No siblings allowed apart from someone with an unpaid role. I understand why you're upset but think you're unreasonable for making them feel bad. If you end up getting your way you would have forced their hand, either financially or by them upsetting the other siblings.

steff13 · 06/03/2025 19:42

Offer to do the catering?

OlderGlaswegianLivingInDevon · 06/03/2025 19:43

he is invited as the photographer. full stop.
what is the issue

Wakeywake · 06/03/2025 19:47

One uncle was invited to take photos, it just so happens he's your brother. 3 other aunts/uncles of the bride haven't been invited, and I presume others on the groom's side haven't been invited either. They've not snubbed you on purpose.

Ddakji · 06/03/2025 19:49

OlderGlaswegianLivingInDevon · 06/03/2025 19:43

he is invited as the photographer. full stop.
what is the issue

Don’t be so obtuse.

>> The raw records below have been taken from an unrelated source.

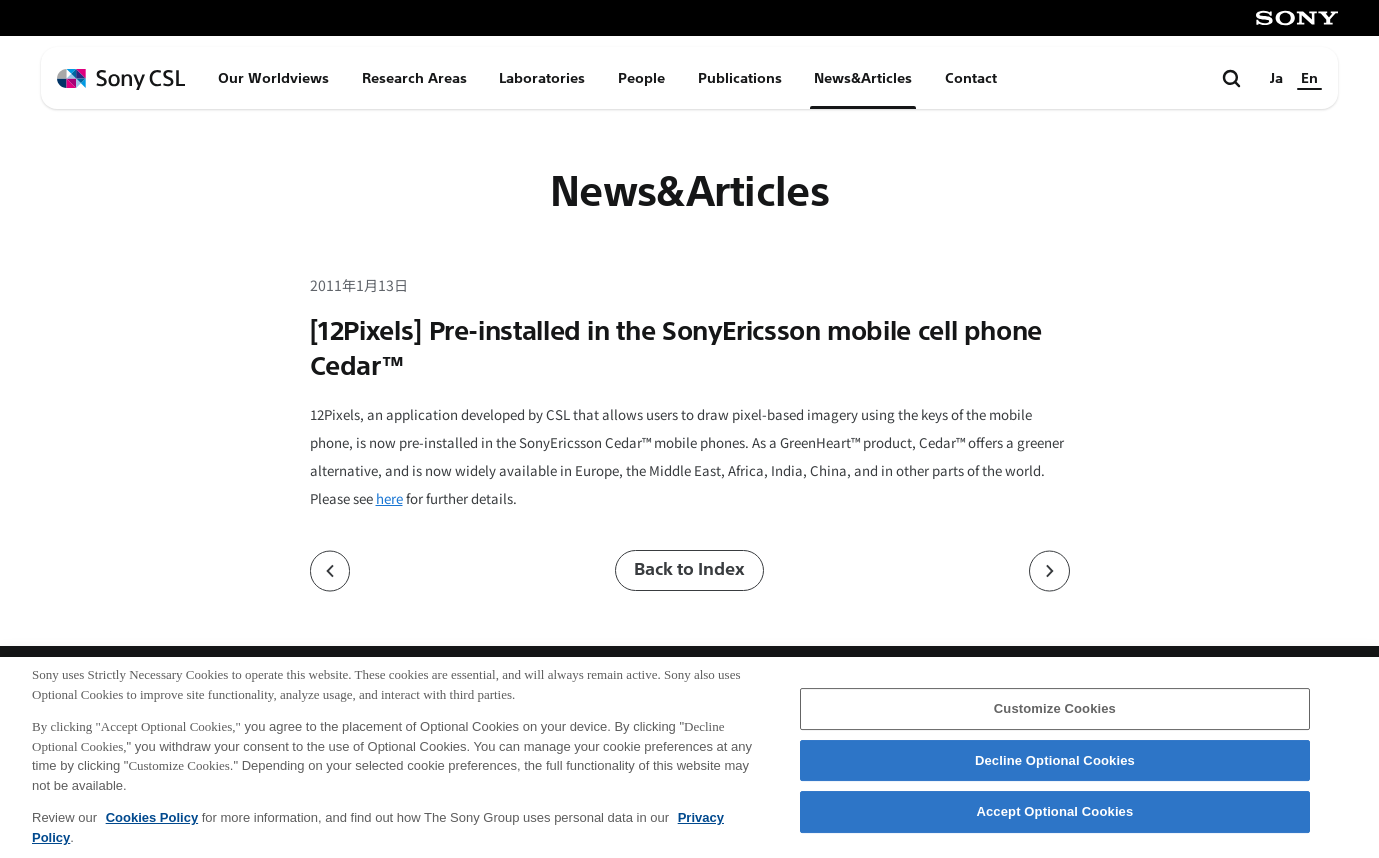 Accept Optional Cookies (1054, 827)
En (1309, 78)
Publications (740, 78)
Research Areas (414, 78)
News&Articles (863, 78)
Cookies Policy (152, 832)
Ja (1276, 78)
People (641, 78)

He’s still invited, which means all of the OP’s small family except her is going to this small family wedding. Of course it’s hurtful.

Qwee · 06/03/2025 20:22

Very hurtful.
What on earth were they thinking.
I wouldn't say anything further.
You told them, they know.

Onlyvisiting · 06/03/2025 20:26

YABU. You've said yourself that it wouldn't be right to invite you and not the grooms aunts/uncles, what did you hope to achieve by complaining? She didn't even invite your brother, her parents did.
If it gets back to her that you are upset by this it will do nothing except spoil the day for them. The only way they could 'fix' it is to invite more people and make the wedding bigger. Which means they would not be having the wedding they want, purely to keep other people happy.

NotSoFar · 06/03/2025 20:28

I think you’re making it all about you. It’s just parents, grandparents and siblings. Your brother is only there as free labour. You know precisely why you weren’t invited, and why the other aunts and uncles of the couple weren’t invited. Poor form of you to complain.

nodramaplz · 06/03/2025 20:39

Have you any other siblings not going?